### Try it
The entries below are to be written out exactly, with no images included.

### Material provided
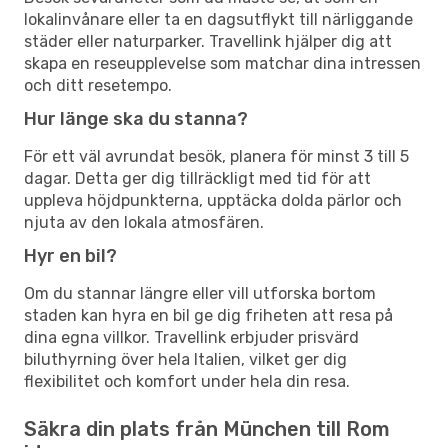
lokalinvånare eller ta en dagsutflykt till närliggande
städer eller naturparker. Travellink hjälper dig att
skapa en reseupplevelse som matchar dina intressen
och ditt resetempo.
Hur länge ska du stanna?
För ett väl avrundat besök, planera för minst 3 till 5
dagar. Detta ger dig tillräckligt med tid för att
uppleva höjdpunkterna, upptäcka dolda pärlor och
njuta av den lokala atmosfären.
Hyr en bil?
Om du stannar längre eller vill utforska bortom
staden kan hyra en bil ge dig friheten att resa på
dina egna villkor. Travellink erbjuder prisvärd
biluthyrning över hela Italien, vilket ger dig
flexibilitet och komfort under hela din resa.
Säkra din plats från München till Rom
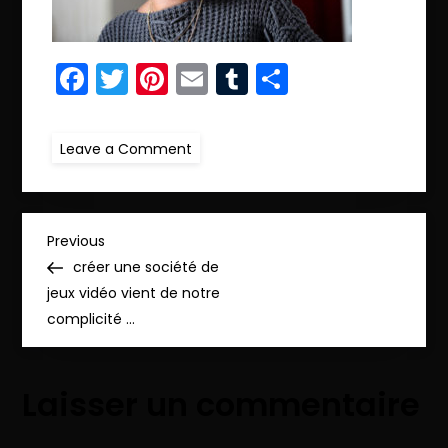
Facebook
Twitter
Pinterest
Email
Tumblr
Partager
on
Leave a Comment
ret.IMG_4771
N
Previous
Previous
Post
créer une société de
a
jeux vidéo vient de notre
complicité …
v
i
Laisser un commentaire
g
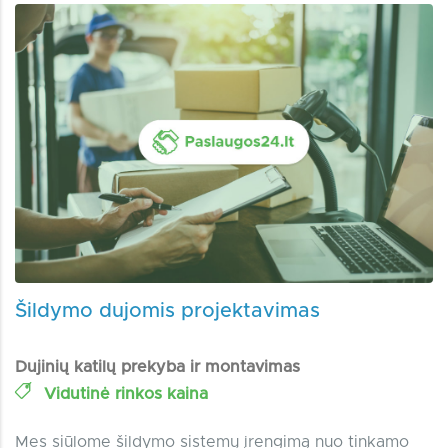
Šildymo dujomis projektavimas
Dujinių katilų prekyba ir montavimas
Vidutinė rinkos kaina
Mes siūlome šildymo sistemų įrengimą nuo tinkamo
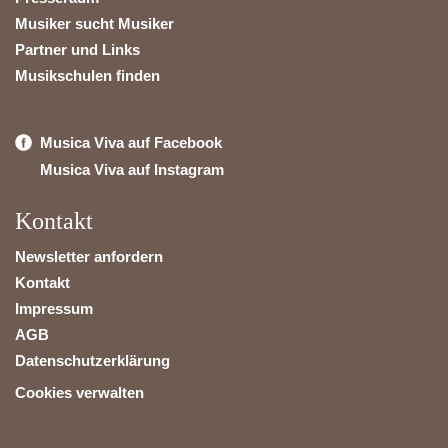
Musiker sucht Musiker
Partner und Links
Musikschulen finden
Musica Viva auf Facebook
Musica Viva auf Instagram
Kontakt
Newsletter anfordern
Kontakt
Impressum
AGB
Datenschutzerklärung
Cookies verwalten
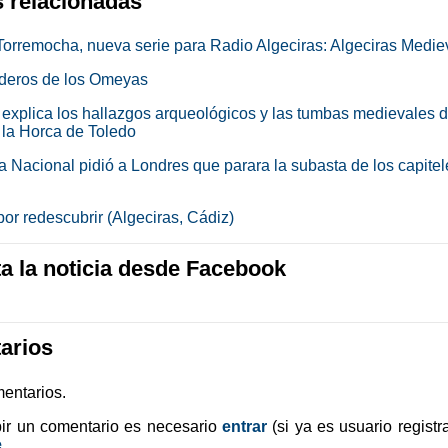
s relacionadas
Torremocha, nueva serie para Radio Algeciras: Algeciras Medie
deros de los Omeyas
explica los hallazgos arqueológicos y las tumbas medievales d
 la Horca de Toledo
a Nacional pidió a Londres que parara la subasta de los capitel
or redescubrir (Algeciras, Cádiz)
 la noticia desde Facebook
arios
entarios.
bir un comentario es necesario
entrar
(si ya es usuario registr
e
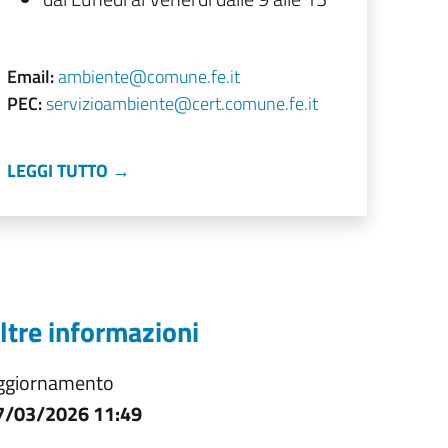
Email:
ambiente@comune.fe.it
PEC:
servizioambiente@cert.comune.fe.it
LEGGI TUTTO →
ltre informazioni
ggiornamento
7/03/2026 11:49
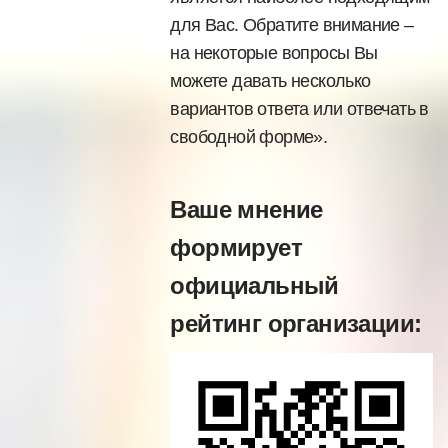
для Вас. Обратите внимание –
на некоторые вопросы Вы
можете давать несколько
вариантов ответа или отвечать в
свободной форме».
Ваше мнение
формирует
официальный
рейтинг организации:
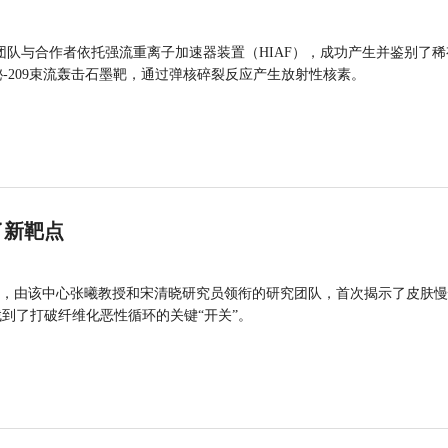
团队与合作者依托强流重离子加速器装置（HIAF），成功产生并鉴别了稀
的铋-209束流轰击石墨靶，通过弹核碎裂反应产生放射性核素。
了新靶点
，由该中心张曦教授和宋清晓研究员领衔的研究团队，首次揭示了皮肤慢
找到了打破纤维化恶性循环的关键“开关”。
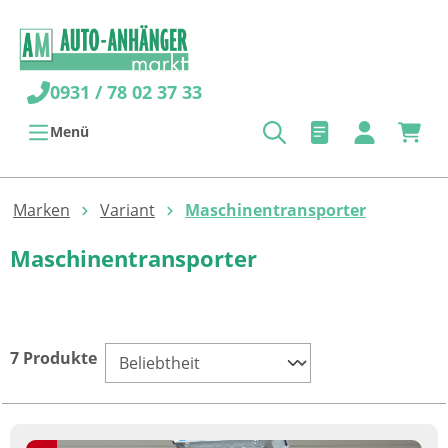
alt springen
0931 / 78 02 37 33
Menü
Marken
Variant
Maschinentransporter
Maschinentransporter
7 Produkte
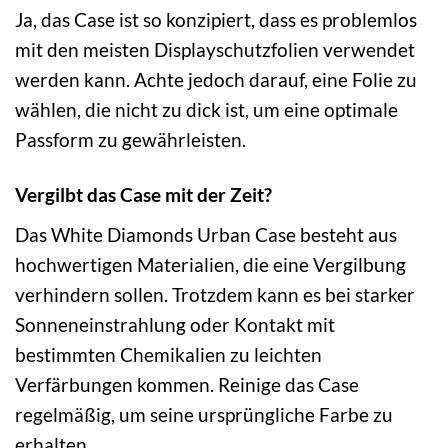
Ja, das Case ist so konzipiert, dass es problemlos
mit den meisten Displayschutzfolien verwendet
werden kann. Achte jedoch darauf, eine Folie zu
wählen, die nicht zu dick ist, um eine optimale
Passform zu gewährleisten.
Vergilbt das Case mit der Zeit?
Das White Diamonds Urban Case besteht aus
hochwertigen Materialien, die eine Vergilbung
verhindern sollen. Trotzdem kann es bei starker
Sonneneinstrahlung oder Kontakt mit
bestimmten Chemikalien zu leichten
Verfärbungen kommen. Reinige das Case
regelmäßig, um seine ursprüngliche Farbe zu
erhalten.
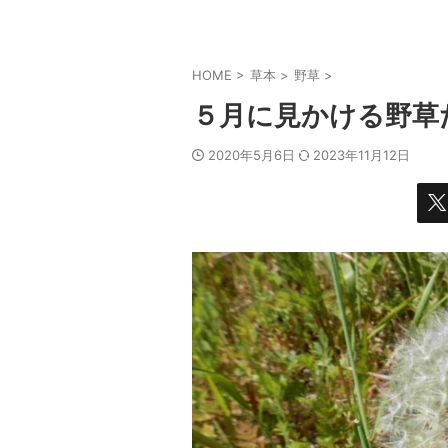
HOME
>
草本
>
野草
>
５月に見かける野草
2020年5月6日
2023年11月12日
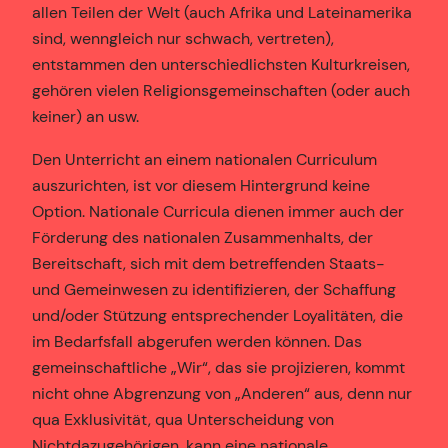
allen Teilen der Welt (auch Afrika und Lateinamerika
sind, wenngleich nur schwach, vertreten),
entstammen den unterschiedlichsten Kulturkreisen,
gehören vielen Religionsgemeinschaften (oder auch
keiner) an usw.
Den Unterricht an einem nationalen Curriculum
auszurichten, ist vor diesem Hintergrund keine
Option. Nationale Curricula dienen immer auch der
Förderung des nationalen Zusammenhalts, der
Bereitschaft, sich mit dem betreffenden Staats-
und Gemeinwesen zu identifizieren, der Schaffung
und/oder Stützung entsprechender Loyalitäten, die
im Bedarfsfall abgerufen werden können. Das
gemeinschaftliche „Wir“, das sie projizieren, kommt
nicht ohne Abgrenzung von „Anderen“ aus, denn nur
qua Exklusivität, qua Unterscheidung von
Nichtdazugehörigen, kann eine nationale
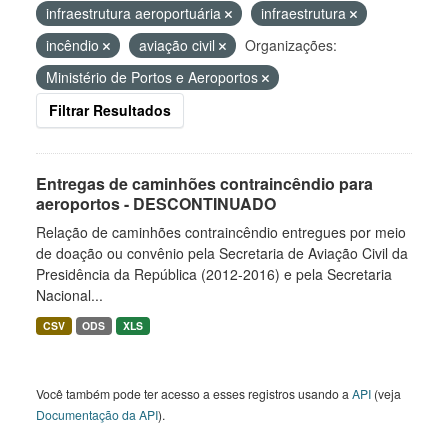
infraestrutura aeroportuária
infraestrutura
incêndio
aviação civil
Organizações:
Ministério de Portos e Aeroportos
Filtrar Resultados
Entregas de caminhões contraincêndio para
aeroportos - DESCONTINUADO
Relação de caminhões contraincêndio entregues por meio
de doação ou convênio pela Secretaria de Aviação Civil da
Presidência da República (2012-2016) e pela Secretaria
Nacional...
CSV
ODS
XLS
Você também pode ter acesso a esses registros usando a
API
(veja
Documentação da API
).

### Exercise output
lokalinvånare eller ta en dagsutflykt till närliggande
städer eller naturparker. Travellink hjälper dig att
skapa en reseupplevelse som matchar dina intressen
och ditt resetempo.
Hur länge ska du stanna?
För ett väl avrundat besök, planera för minst 3 till 5
dagar. Detta ger dig tillräckligt med tid för att
uppleva höjdpunkterna, upptäcka dolda pärlor och
njuta av den lokala atmosfären.
Hyr en bil?
Om du stannar längre eller vill utforska bortom
staden kan hyra en bil ge dig friheten att resa på
dina egna villkor. Travellink erbjuder prisvärd
biluthyrning över hela Italien, vilket ger dig
flexibilitet och komfort under hela din resa.
Säkra din plats från München till Rom
Facebook
Twitter
Pinterest
Email
Tumblr
Partager
on
Leave a Comment
ret.IMG_4771
N
Previous
Previous
Post
créer une société de
a
jeux vidéo vient de notre
complicité …
v
i
Laisser un commentaire
g
Šildymo dujomis projektavimas
Dujinių katilų prekyba ir montavimas
Vidutinė rinkos kaina
Mes siūlome šildymo sistemų įrengimą nuo tinkamo
Musiker sucht Musiker
Partner und Links
Musikschulen finden
Musica Viva auf Facebook
Musica Viva auf Instagram
Kontakt
Newsletter anfordern
Kontakt
Impressum
AGB
Datenschutzerklärung
Cookies verwalten
s relacionadas
Torremocha, nueva serie para Radio Algeciras: Algeciras Medie
deros de los Omeyas
explica los hallazgos arqueológicos y las tumbas medievales d
 la Horca de Toledo
a Nacional pidió a Londres que parara la subasta de los capitel
or redescubrir (Algeciras, Cádiz)
 la noticia desde Facebook
arios
entarios.
bir un comentario es necesario
entrar
(si ya es usuario registr
e
Email:
ambiente@comune.fe.it
PEC:
servizioambiente@cert.comune.fe.it
LEGGI TUTTO →
ltre informazioni
ggiornamento
7/03/2026 11:49
для Вас. Обратите внимание –
на некоторые вопросы Вы
можете давать несколько
вариантов ответа или отвечать в
свободной форме».
Ваше мнение
формирует
официальный
рейтинг организации:
团队与合作者依托强流重离子加速器装置（HIAF），成功产生并鉴别了稀
的铋-209束流轰击石墨靶，通过弹核碎裂反应产生放射性核素。
了新靶点
，由该中心张曦教授和宋清晓研究员领衔的研究团队，首次揭示了皮肤慢
找到了打破纤维化恶性循环的关键“开关”。
alt springen
0931 / 78 02 37 33
Menü
Marken
Variant
Maschinentransporter
Maschinentransporter
7 Produkte
Ja, das Case ist so konzipiert, dass es problemlos
mit den meisten Displayschutzfolien verwendet
werden kann. Achte jedoch darauf, eine Folie zu
wählen, die nicht zu dick ist, um eine optimale
Passform zu gewährleisten.
Vergilbt das Case mit der Zeit?
Das White Diamonds Urban Case besteht aus
hochwertigen Materialien, die eine Vergilbung
verhindern sollen. Trotzdem kann es bei starker
Sonneneinstrahlung oder Kontakt mit
bestimmten Chemikalien zu leichten
Verfärbungen kommen. Reinige das Case
regelmäßig, um seine ursprüngliche Farbe zu
erhalten.
HOME
>
草本
>
野草
>
５月に見かける野草
2020年5月6日
2023年11月12日
allen Teilen der Welt (auch Afrika und Lateinamerika
sind, wenngleich nur schwach, vertreten),
entstammen den unterschiedlichsten Kulturkreisen,
gehören vielen Religionsgemeinschaften (oder auch
keiner) an usw.
Den Unterricht an einem nationalen Curriculum
auszurichten, ist vor diesem Hintergrund keine
Option. Nationale Curricula dienen immer auch der
Förderung des nationalen Zusammenhalts, der
Bereitschaft, sich mit dem betreffenden Staats-
und Gemeinwesen zu identifizieren, der Schaffung
und/oder Stützung entsprechender Loyalitäten, die
im Bedarfsfall abgerufen werden können. Das
gemeinschaftliche „Wir“, das sie projizieren, kommt
nicht ohne Abgrenzung von „Anderen“ aus, denn nur
qua Exklusivität, qua Unterscheidung von
Nichtdazugehörigen, kann eine nationale
infraestrutura aeroportuária
infraestrutura
incêndio
aviação civil
Organizações:
Ministério de Portos e Aeroportos
Filtrar Resultados
Entregas de caminhões contraincêndio para
aeroportos - DESCONTINUADO
Relação de caminhões contraincêndio entregues por meio
de doação ou convênio pela Secretaria de Aviação Civil da
Presidência da República (2012-2016) e pela Secretaria
Nacional...
CSV
ODS
XLS
Você também pode ter acesso a esses registros usando a
API
(veja
Documentação da API
).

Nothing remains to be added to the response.